Tinha uma moça que era mais nova que eu. O nome dela era Erica. Ela era muito tímida
inicialmente, andava sempre cabisbaixa , sua coluna era até encurvada pela má postura, o
rosto repleto de acnes agressivas e o cabelo sempre mal penteado, com mal cheiro e preso
num rabo de cavalo. Érica nunca conversava diretamente com nós, eu fazia muitas palhaçadas
e me lembro que incluía ela pra ver se enturmava e ela se limitava a dar risada. Depois os
homens começaram a rodear, feito uns animais rodeando a presa, passavam sempre na frente
da loja, alguns puxavam assunto e eu gostava muito.

Primeiro começou com nem lembro quem. Sei que eu tinha um namoradinho que morava no
Paraná , um moço muito inteligente, alto, branquíssimo de cabelos pretos contrastando seu
rosto com grande harmonia.

Porem com um jeito não muito agradável. Ora soberbo, ora sem graça demais.

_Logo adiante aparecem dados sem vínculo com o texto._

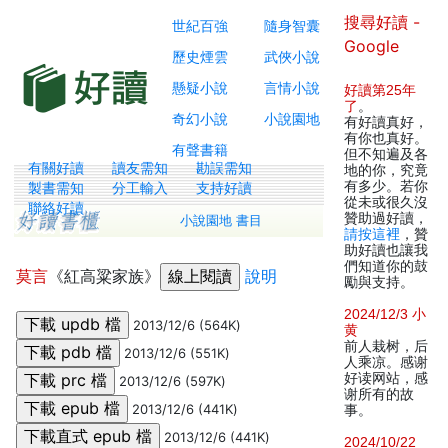
搜尋好讀 -
世紀百強
隨身智囊
Google
歷史煙雲
武俠小說
懸疑小說
言情小說
好讀第25年
了
。
奇幻小說
小說園地
有好讀真好，
有你也真好。
有聲書籍
但不知遍及各
有關好讀
讀友需知
勘誤需知
地的你，究竟
有多少。若你
製書需知
分工輸入
支持好讀
從未或很久沒
聯絡好讀
贊助過好讀，
小說園地 書目
請按這裡
，贊
助好讀也讓我
們知道你的鼓
莫言
《紅高粱家族》
說明
勵與支持。
2024/12/3 小
2013/12/6 (564K)
黄
前人栽树，后
2013/12/6 (551K)
人乘凉。感谢
好读网站，感
2013/12/6 (597K)
谢所有的故
2013/12/6 (441K)
事。
2013/12/6 (441K)
2024/10/22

Nosso relacionamento era baseado em sexo oral porque eu tinha muito medo de penetração
antes do casamento. Parece bem engraçado dizendo assim, mas vê-se que eu não tive
educação sexual alguma porque segundo minha família, transar estava fora de cogitação, pois
não poderia acontecer, era pecado. Mas aconteceu, muito cedo e muito errada v e mais triste
ainda: tudo o que eu sabia, eu ti. E mesmo não sendo virgem mais, após eu ter passado pelo
batismo, eu me envolvia com os homens e no calor do momento não permita penetração,
somente chupava eles e quando eles queriam davam umas lambidas em mim também.